Flamel si morse il labbro. — Mi sono appena reso conto di un potenziale problema.
— Che genere di problema?
— Un problema serio.
— Più serio di Nidhogg? — Jeanne tirò la leva del cambio e inserì la quarta. Sophie non riuscì a percepire nessuna differenza; continuava a pensare che sarebbe andata più veloce a piedi. Diede un pugno al sedile, al colmo della preoccupazione. Dovevano raggiungere suo fratello a tutti i costi.
— Josh ha le due pagine mancanti del Codice — disse l'Alchimista. Si girò a guardare Sophie. — Pensi che tuo fratello le abbia con sé?
— È probabile — rispose la ragazza, poi annuì. — Sì, sono sicura di sì. L'ultima volta che abbiamo parlato portava la busta sotto la maglietta.

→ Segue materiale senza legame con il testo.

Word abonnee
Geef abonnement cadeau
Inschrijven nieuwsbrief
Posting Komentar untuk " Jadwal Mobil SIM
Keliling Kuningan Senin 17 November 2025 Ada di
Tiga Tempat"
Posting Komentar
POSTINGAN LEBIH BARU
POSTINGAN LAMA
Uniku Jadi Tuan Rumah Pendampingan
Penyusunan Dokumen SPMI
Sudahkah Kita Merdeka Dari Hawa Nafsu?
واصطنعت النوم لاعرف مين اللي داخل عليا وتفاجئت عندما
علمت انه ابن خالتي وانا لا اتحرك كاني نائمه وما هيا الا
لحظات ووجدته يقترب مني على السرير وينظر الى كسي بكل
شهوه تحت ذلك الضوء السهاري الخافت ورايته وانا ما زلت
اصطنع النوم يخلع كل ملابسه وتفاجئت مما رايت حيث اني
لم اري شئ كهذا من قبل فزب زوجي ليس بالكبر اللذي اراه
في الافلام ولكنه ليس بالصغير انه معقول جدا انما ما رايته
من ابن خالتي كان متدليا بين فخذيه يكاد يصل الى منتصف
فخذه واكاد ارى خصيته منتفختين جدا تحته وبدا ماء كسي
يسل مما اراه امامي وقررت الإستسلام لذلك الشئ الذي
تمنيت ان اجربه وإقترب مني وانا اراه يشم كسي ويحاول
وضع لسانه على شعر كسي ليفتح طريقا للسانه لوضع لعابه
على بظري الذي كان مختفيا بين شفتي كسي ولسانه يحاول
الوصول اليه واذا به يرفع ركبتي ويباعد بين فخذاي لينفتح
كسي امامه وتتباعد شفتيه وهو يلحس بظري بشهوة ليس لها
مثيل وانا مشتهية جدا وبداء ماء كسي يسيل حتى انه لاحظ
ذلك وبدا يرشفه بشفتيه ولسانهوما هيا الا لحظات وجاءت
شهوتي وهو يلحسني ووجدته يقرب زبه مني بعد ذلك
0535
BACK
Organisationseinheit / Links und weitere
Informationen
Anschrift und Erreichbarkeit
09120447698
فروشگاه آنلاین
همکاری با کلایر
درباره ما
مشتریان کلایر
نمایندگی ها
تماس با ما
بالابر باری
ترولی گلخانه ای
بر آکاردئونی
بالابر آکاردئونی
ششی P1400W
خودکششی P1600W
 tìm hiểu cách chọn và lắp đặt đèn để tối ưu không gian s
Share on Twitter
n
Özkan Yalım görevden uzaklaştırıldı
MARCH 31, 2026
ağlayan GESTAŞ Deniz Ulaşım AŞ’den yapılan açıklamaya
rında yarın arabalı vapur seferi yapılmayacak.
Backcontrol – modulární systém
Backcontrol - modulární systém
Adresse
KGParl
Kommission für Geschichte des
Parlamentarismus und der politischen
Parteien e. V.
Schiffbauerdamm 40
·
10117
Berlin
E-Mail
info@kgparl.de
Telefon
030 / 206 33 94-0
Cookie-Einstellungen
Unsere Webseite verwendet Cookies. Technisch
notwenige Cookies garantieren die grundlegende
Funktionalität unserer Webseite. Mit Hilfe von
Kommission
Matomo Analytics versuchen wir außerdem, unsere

— E come mai è Josh a custodire le pagine? — chiese Jeanne. — Pensavo che tu non perdessi mai di vista il Codice.
— Gliele ho date io.
— Gliele hai date tu? — ripetè la donna, stupita.
— Perché?
Flamel distolse lo sguardo e scrutò la strada, ingombra delle prove del passaggio di Nidhogg. Quando si voltò di nuovo verso Jeanne, la sua faccia era una maschera cupa. — Dal momento che è l'unico di noi a non essere né immortale né Antico Signore né risvegliato, supponevo che non sarebbe stato coinvolto in nessun conflitto, e che non sarebbe stato un bersaglio: è soltanto un ragazzo. Pensavo che le pagine sarebbero state al sicuro con lui.
Qualcosa in quel discorso infastidì Sophie, ma non riuscì a capire cosa di preciso. — Josh non darebbe mai le pagine a Dee — obiettò.
L'Alchimista si volta per guardarla dritto in faccia. L'espressione dei suoi occhi chiari era terrificante.
— Oh, credimi: Dee ottiene sempre quello che vuole — disse, con amarezza. — E quello che non può avere... lo distrugge.